The EPA administrator sent California Gov. Arnold Schwarzenegger a very short informal letter -- dated December 19 -- announcing denial of the greenhouse-gas waiver request. The letter said, "I have decided that EPA will be denying the waiver and have instructed my staff to draft appropriate documents setting forth the rationale for this denial in further detail and to have them ready for my signature as soon as possible." Because the letter did not say that the decision was of national scope and effect, California immediately filed in the 9th circuit court of appeals a challenge to the decision, despite the fact that federal law says that the challenge to the decision may be filed only within 60 days after the publication of the decision in the Federal Register! The EPA published the final ruling -- which went into far more detail than the informal Dec. 19 letter -- in the Federal Register in February.
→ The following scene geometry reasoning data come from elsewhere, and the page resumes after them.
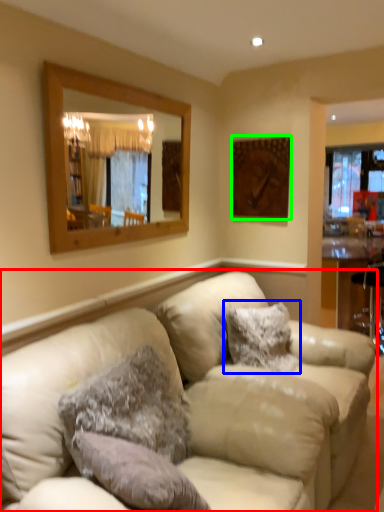 Question: Considering the real-world distances, which object is closest to studio couch (highlighted by a red box)? pillow (highlighted by a blue box) or picture frame (highlighted by a green box).

Choices:
 (A) pillow
 (B) picture frame

Answer: (A) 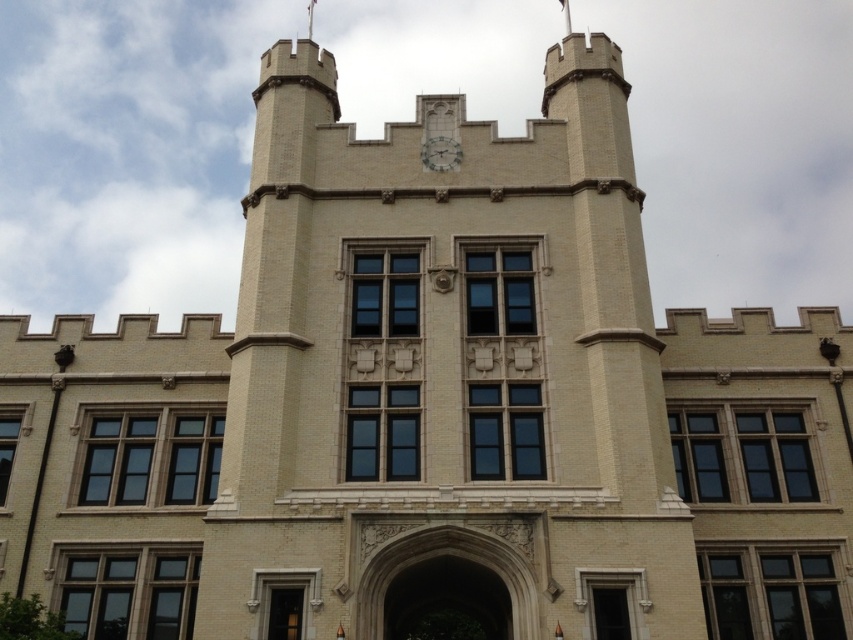 You are standing in front of the historic building and notice two points marked on the tower. The first point is at coordinates point (453, 152) and the second is at point (310, 4). From your perspective, which point appears closer to you?

Point (453, 152) is in front of point (310, 4), so it appears closer to you.

You are standing in front of the grand historic building and notice the white brick tower at center and the white glossy clock at center. Which object is positioned higher up on the building?

The white glossy clock at center is positioned higher up on the building than the white brick tower at center, as the clock is located above the tower.

You are an architect planning to add a new element to the building facade. You have a small decorative plaque that needs to be placed between the white glossy clock at center and the white fabric flag at upper center. Considering their sizes, where should you position the plaque to ensure it doesn

The white glossy clock at center is larger than the white fabric flag at upper center. To maintain balance, position the plaque closer to the smaller white fabric flag at upper center so it doesn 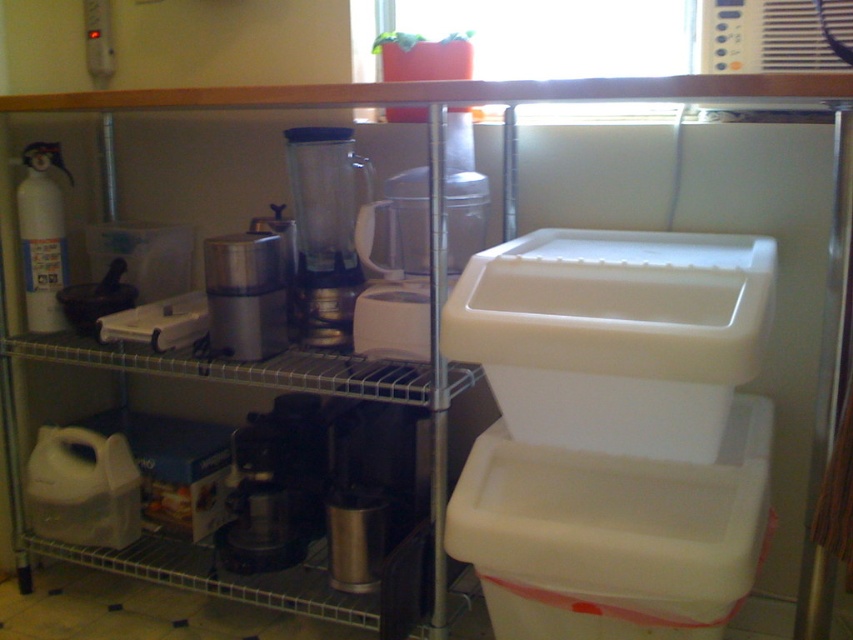 You are organizing the kitchen shelves and need to place a new item that requires more space than the clear plastic blender at center. Where should you place it, considering the white plastic container at center right is already occupying space?

The white plastic container at center right has a larger size compared to the clear plastic blender at center, so you can place the new item where the white plastic container at center right is located since it has more space available.

You are standing in front of the kitchen shelving unit and see two points marked on the shelves. Which point, point (312, 236) or point (283, 256), is closer to you?

Point (312, 236) is further to the camera than point (283, 256), so the closer point to you is point (283, 256). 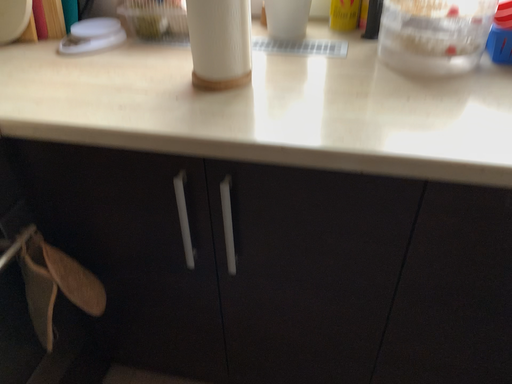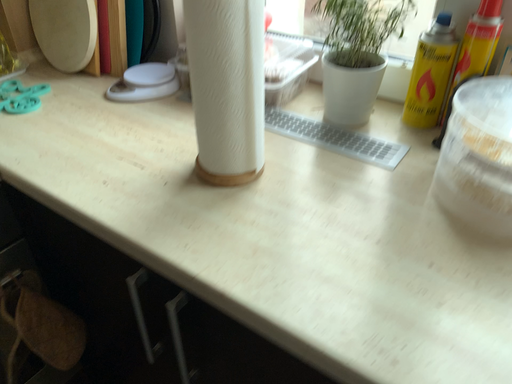 Question: Which way did the camera rotate in the video?

Choices:
 (A) rotated left
 (B) rotated right

Answer: (A) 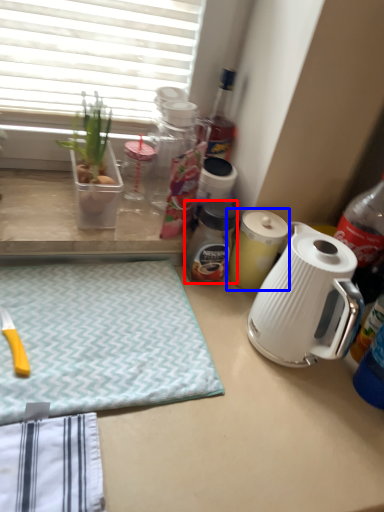 Question: Among these objects, which one is farthest to the camera, bottle (highlighted by a red box) or kitchen appliance (highlighted by a blue box)?

Choices:
 (A) bottle
 (B) kitchen appliance

Answer: (B) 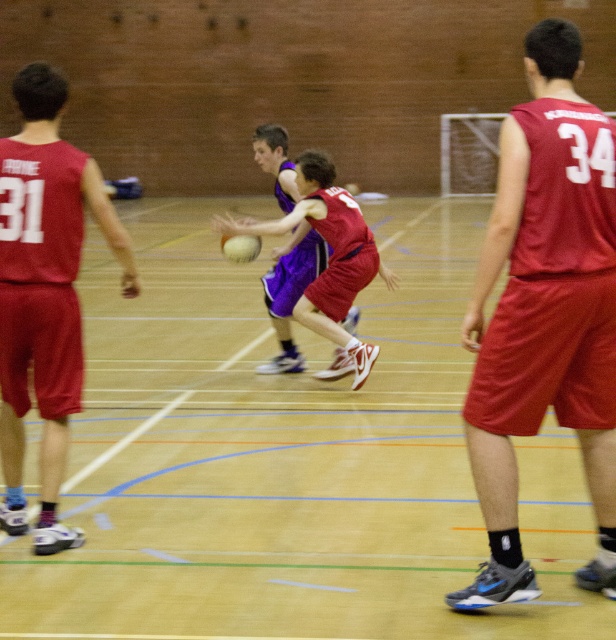 Can you confirm if matte red jersey at right is positioned above matte red jersey at left?

No.

At what (x,y) coordinates should I click in order to perform the action: click on matte red jersey at right. Please return your answer as a coordinate pair (x, y). The width and height of the screenshot is (616, 640). Looking at the image, I should click on (545, 312).

In order to click on matte red jersey at right in this screenshot , I will do 545,312.

Does point (501, 209) come behind point (331, 304)?

No, it is not.

You are a GUI agent. You are given a task and a screenshot of the screen. Output one action in this format:
    pyautogui.click(x=<x>, y=<y>)
    Task: Click on the matte red jersey at right
    Image resolution: width=616 pixels, height=640 pixels.
    Given the screenshot: What is the action you would take?
    pyautogui.click(x=545, y=312)

Find the location of a particular element. matte red jersey at right is located at coordinates (545, 312).

Who is more forward, (513, 356) or (222, 250)?

Point (513, 356) is in front.

Who is lower down, matte red jersey at right or glossy rubber basketball at center?

matte red jersey at right is lower down.

Between point (511, 262) and point (249, 260), which one is positioned in front?

Point (511, 262) is in front.

Where is `matte red jersey at right`? Image resolution: width=616 pixels, height=640 pixels. matte red jersey at right is located at coordinates (545, 312). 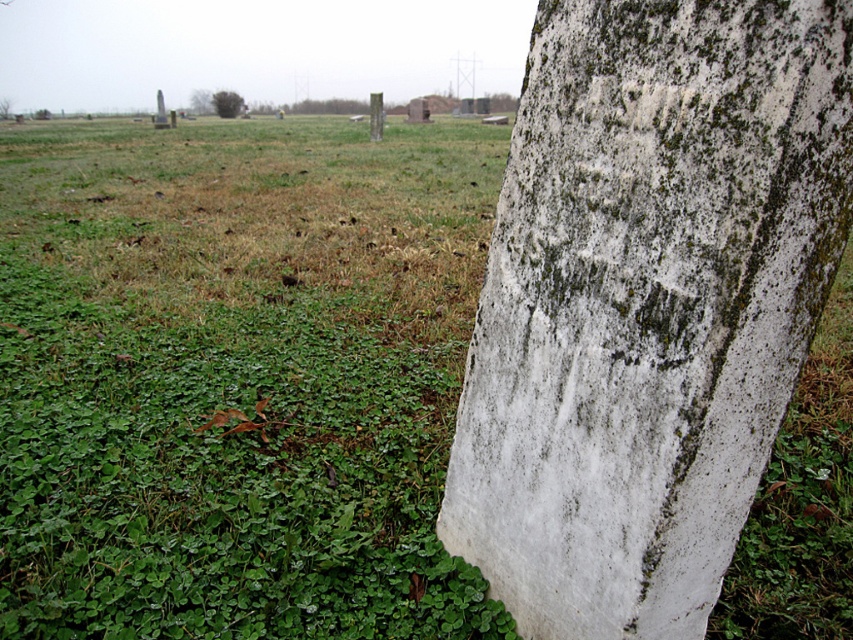 Question: Is white weathered stone at center to the left of green mossy tree at upper left from the viewer's perspective?

Choices:
 (A) no
 (B) yes

Answer: (A)

Question: Considering the relative positions of white weathered stone at center and green mossy tree at upper left in the image provided, where is white weathered stone at center located with respect to green mossy tree at upper left?

Choices:
 (A) right
 (B) left

Answer: (A)

Question: Is white weathered stone at center bigger than green mossy tree at upper left?

Choices:
 (A) no
 (B) yes

Answer: (B)

Question: Which point is closer to the camera?

Choices:
 (A) (740, 365)
 (B) (242, 109)

Answer: (A) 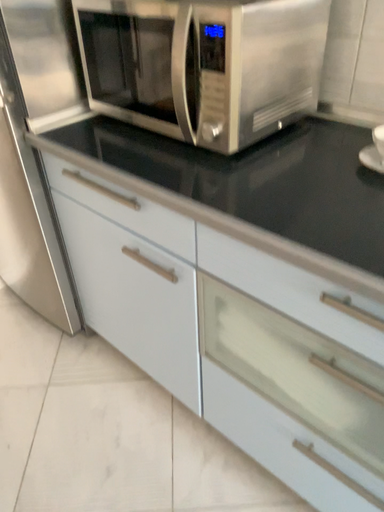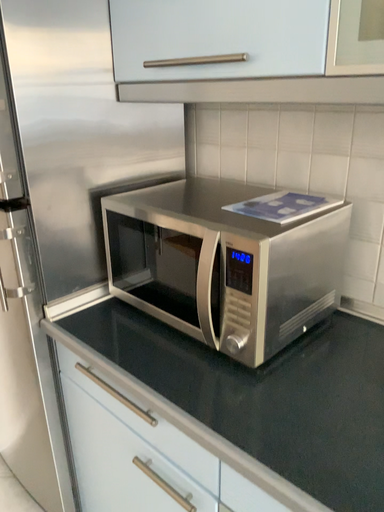 Question: Which way did the camera rotate in the video?

Choices:
 (A) rotated upward
 (B) rotated downward

Answer: (A) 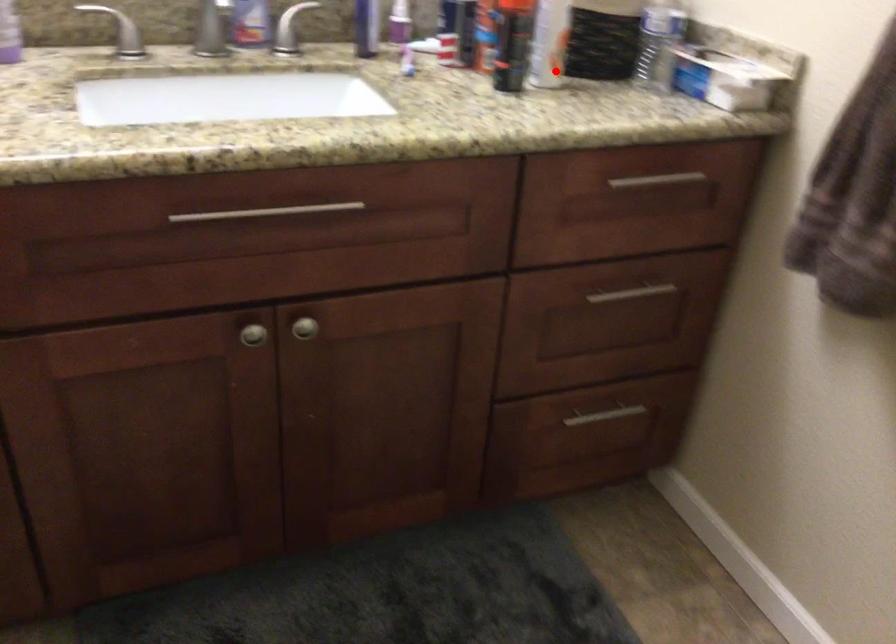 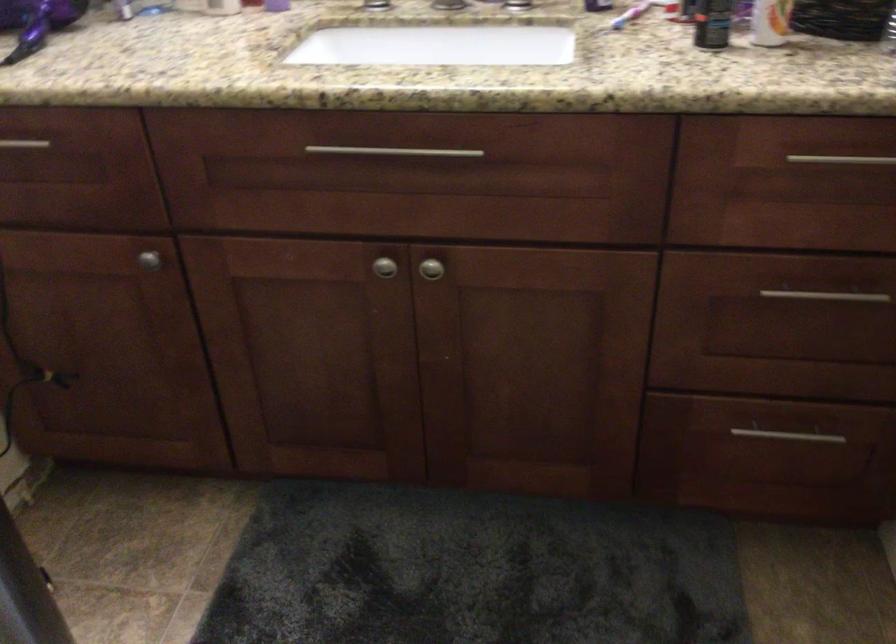 Question: I am providing you with two images of the same scene from different viewpoints. Given a red point in image1, look at the same physical point in image2. Is it:

Choices:
 (A) Closer to the viewpoint
 (B) Farther from the viewpoint

Answer: (A) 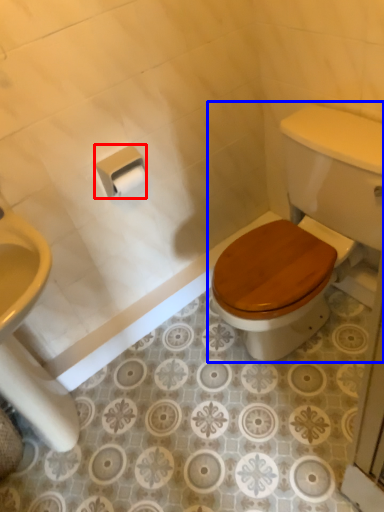 Question: Which object is closer to the camera taking this photo, toilet paper (highlighted by a red box) or toilet (highlighted by a blue box)?

Choices:
 (A) toilet paper
 (B) toilet

Answer: (B) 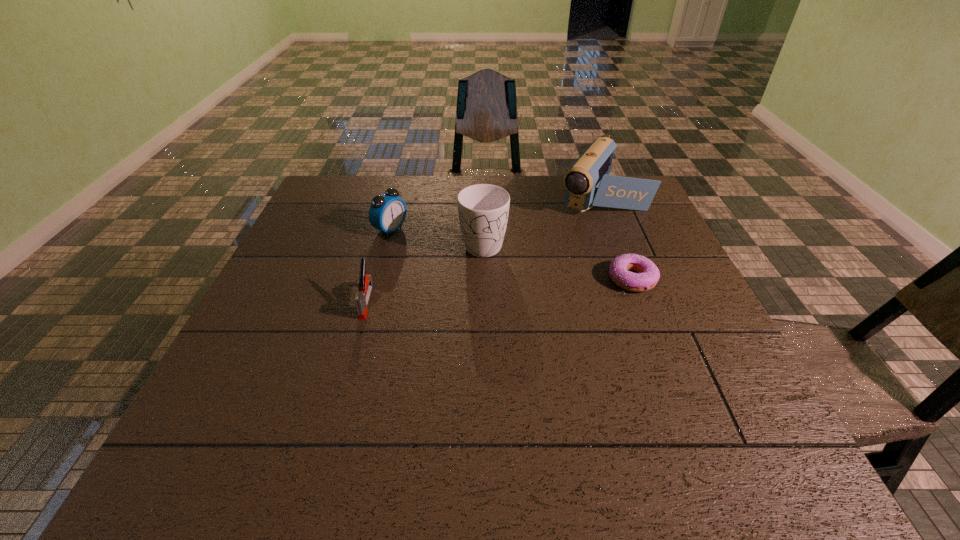 The height and width of the screenshot is (540, 960). In order to click on vacant region at the far edge in this screenshot , I will do click(387, 177).

Identify the location of free point at the near edge. The width and height of the screenshot is (960, 540). (345, 385).

Locate an element on the screen. This screenshot has height=540, width=960. vacant region at the left edge is located at coordinates (265, 285).

Where is `free region at the right edge of the desktop`? Image resolution: width=960 pixels, height=540 pixels. free region at the right edge of the desktop is located at coordinates (713, 351).

Identify the location of unoccupied area between the mug and the third shortest object. Image resolution: width=960 pixels, height=540 pixels. (437, 235).

At what (x,y) coordinates should I click in order to perform the action: click on empty space between the third object from right to left and the camcorder. Please return your answer as a coordinate pair (x, y). Looking at the image, I should click on (x=541, y=220).

You are a GUI agent. You are given a task and a screenshot of the screen. Output one action in this format:
    pyautogui.click(x=<x>, y=<y>)
    Task: Click on the free space between the shortest object and the second shortest object
    The width and height of the screenshot is (960, 540).
    Given the screenshot: What is the action you would take?
    [x=499, y=290]

Identify the location of vacant area that lies between the doughnut and the alarm clock. (511, 254).

Locate an element on the screen. The width and height of the screenshot is (960, 540). free space between the camcorder and the mug is located at coordinates (541, 220).

Identify which object is the fourth closest to the stapler. Please provide its 2D coordinates. Your answer should be formatted as a tuple, i.e. [(x, y)], where the tuple contains the x and y coordinates of a point satisfying the conditions above.

[(648, 274)] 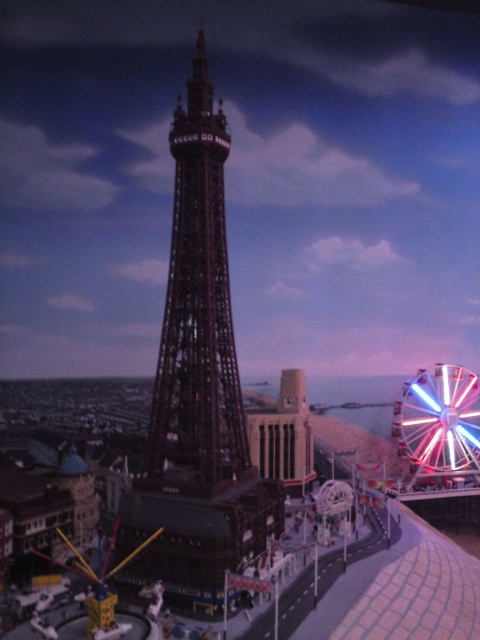 Does black matte tower at center appear on the left side of shiny metallic carousel at center?

Indeed, black matte tower at center is positioned on the left side of shiny metallic carousel at center.

Is point (147, 532) positioned before point (256, 476)?

That is True.

Find the location of a particular element. black matte tower at center is located at coordinates (196, 390).

In the scene shown: Does black matte tower at center have a lesser height compared to multicolored metallic ferris wheel at lower right?

No.

Is black matte tower at center to the right of multicolored metallic ferris wheel at lower right from the viewer's perspective?

No, black matte tower at center is not to the right of multicolored metallic ferris wheel at lower right.

Which is behind, point (220, 298) or point (445, 369)?

Point (445, 369)

You are a GUI agent. You are given a task and a screenshot of the screen. Output one action in this format:
    pyautogui.click(x=<x>, y=<y>)
    Task: Click on the black matte tower at center
    The width and height of the screenshot is (480, 640).
    Given the screenshot: What is the action you would take?
    pyautogui.click(x=196, y=390)

Is shiny metallic carousel at center further to the viewer compared to multicolored metallic ferris wheel at lower right?

That is False.

Is shiny metallic carousel at center above multicolored metallic ferris wheel at lower right?

No, shiny metallic carousel at center is not above multicolored metallic ferris wheel at lower right.

Identify the location of shiny metallic carousel at center. Image resolution: width=480 pixels, height=640 pixels. (190, 544).

You are a GUI agent. You are given a task and a screenshot of the screen. Output one action in this format:
    pyautogui.click(x=<x>, y=<y>)
    Task: Click on the shiny metallic carousel at center
    This screenshot has width=480, height=640.
    Given the screenshot: What is the action you would take?
    pyautogui.click(x=190, y=544)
The 9th circuit court of appeals, instead of dismissing California's petition because of a lack of jurisdiction, set up a briefing schedule for the litigants! Because California was really supposed to file the petition in the DC circuit, as a precaution California filed another petition in the DC circuit. But California's petition in the DC circuit challenged the Dec. 19 informal letter instead of the final ruling published in the Federal Register!  I suspect that California hocus-pocused that federal law did not specify that the only judicially reviewable ruling was the final ruling published in the Federal Register. Probably the reason why California preferred to challenge the informal letter was that the letter had much less detail than the Federal Register ruling and hence was easier to attack -- it will really be the living end if California claims that the letter's reasons for denying the waiver are insufficient. It gets worse -- the Warming Law blog says,
On April 4, the auto industry filed a rather creative motion with the D.C. Circuit under the All Writs Act requesting an order prohibiting California "from its attempt to oust this Court of proper jurisdiction" to review EPA's waiver denial. It requests this relief "as soon as possible." Specifically, the motion asks for an injunction barring California "from filing any additional petitioners [sic] for review of EPA's waiver denial in any Court other than this Court," a request that borders on the frivolous, and requiring California to move to dismiss its petition for review filed in the Ninth Circuit.
I gotta hand it to those California government attorneys -- they are very clever pettifoggers. And it is easy for them to get away with their shenanigans when they have the help of crooked judges.